I read this after hearing the author interviewed on a podcast so I was aware of some of the stories and the thrust of the book but I actually stayed up until two or three and finished it in one evening. What sets it apart is the author's compassion for the addicts he had to blend in with and his gradual realisation that the 'war' he was involved in was having the opposite affect to what he joined up to. An important part of the book is about how the police catch big drug dealers - inevitably members of powerful gangs - by getting undercover agents to start getting drugs from these dealers. Having lived in the city myself, I couldn't believe that such visible drug use and abuse with substances as hard as it gets, heroin and crack, were so plentiful.

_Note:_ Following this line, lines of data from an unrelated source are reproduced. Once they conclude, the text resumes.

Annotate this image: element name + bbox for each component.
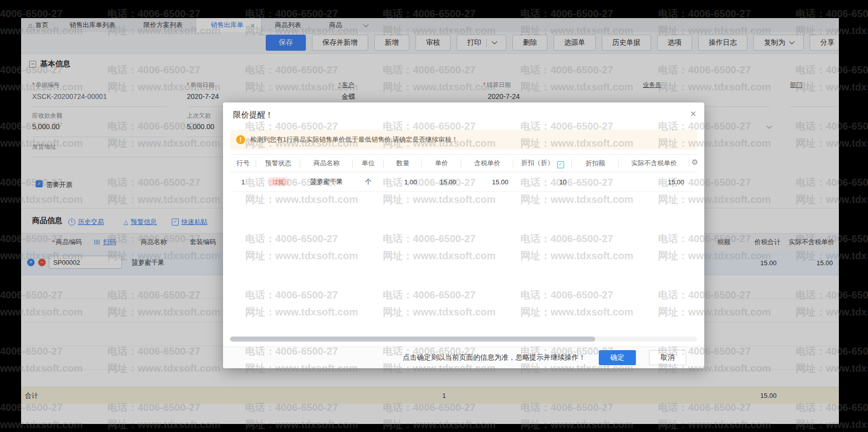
modal-footer: 点击确定则以当前页面的信息为准，忽略提示并继续操作！ 确定 取消 (223, 347, 704, 368)
cell-tax-price: 15.00 (461, 172, 513, 192)
cancel-button[interactable]: 取消 (649, 350, 686, 365)
col-discount[interactable]: 折扣（折）✓ (513, 155, 572, 172)
col-unit[interactable]: 单位 (353, 155, 384, 172)
cell-qty: 1.00 (384, 172, 422, 192)
warning-banner: ! 检测到您有1行商品实际销售单价低于最低销售价,请确定是否继续审核！ (230, 130, 697, 150)
cell-discount: 10 (513, 172, 572, 192)
col-product-name[interactable]: 商品名称 (300, 155, 353, 172)
col-discount-amt[interactable]: 折扣额 (572, 155, 619, 172)
modal-table: 行号 预警状态 商品名称 单位 数量 单价 含税单价 折扣（折）✓ 折扣额 实际… (230, 154, 697, 192)
warning-text: 检测到您有1行商品实际销售单价低于最低销售价,请确定是否继续审核！ (250, 135, 458, 144)
status-badge: 过低 (267, 177, 289, 186)
col-line-no[interactable]: 行号 (230, 155, 256, 172)
col-tax-price[interactable]: 含税单价 (461, 155, 513, 172)
cell-price: 15.00 (422, 172, 461, 192)
modal-table-header-row: 行号 预警状态 商品名称 单位 数量 单价 含税单价 折扣（折）✓ 折扣额 实际… (230, 155, 697, 172)
price-limit-modal: 限价提醒！ × ! 检测到您有1行商品实际销售单价低于最低销售价,请确定是否继续… (223, 102, 704, 368)
modal-close-icon[interactable]: × (690, 109, 696, 119)
cell-actual-price: 15.00 (619, 172, 689, 192)
cell-product-name: 菠萝蜜干果 (300, 172, 353, 192)
footer-tip-text: 点击确定则以当前页面的信息为准，忽略提示并继续操作！ (403, 353, 586, 362)
warning-icon: ! (236, 135, 245, 144)
cell-unit: 个 (353, 172, 384, 192)
modal-table-row[interactable]: 1 过低 菠萝蜜干果 个 1.00 15.00 15.00 10 15.00 (230, 172, 697, 192)
modal-title: 限价提醒！ (233, 110, 273, 121)
cell-status: 过低 (256, 172, 300, 192)
confirm-button[interactable]: 确定 (599, 350, 636, 365)
col-warn-status[interactable]: 预警状态 (256, 155, 300, 172)
col-actual-price[interactable]: 实际不含税单价 (619, 155, 689, 172)
col-price[interactable]: 单价 (422, 155, 461, 172)
cell-discount-amt (572, 172, 619, 192)
horizontal-scrollbar-thumb[interactable] (230, 337, 595, 342)
column-settings-gear-icon[interactable]: ⚙ (691, 158, 698, 167)
discount-check-icon[interactable]: ✓ (557, 161, 564, 168)
horizontal-scrollbar-track[interactable] (230, 337, 697, 342)
cell-line-no: 1 (230, 172, 256, 192)
col-qty[interactable]: 数量 (384, 155, 422, 172)
cell-clipped (689, 172, 697, 192)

On a personal level I understand the need to justify past behaviour, about which he is now sceptical, but this is less interesting for the reader.

Asda Great Deal

Free UK shipping. 15 day free returns.
Community Updates
*So you can easily identify outgoing links on our site, we've marked them with an "*" symbol. Links on our site are monetised, but this never affects which deals get posted. Find more info in our FAQs and About Us page.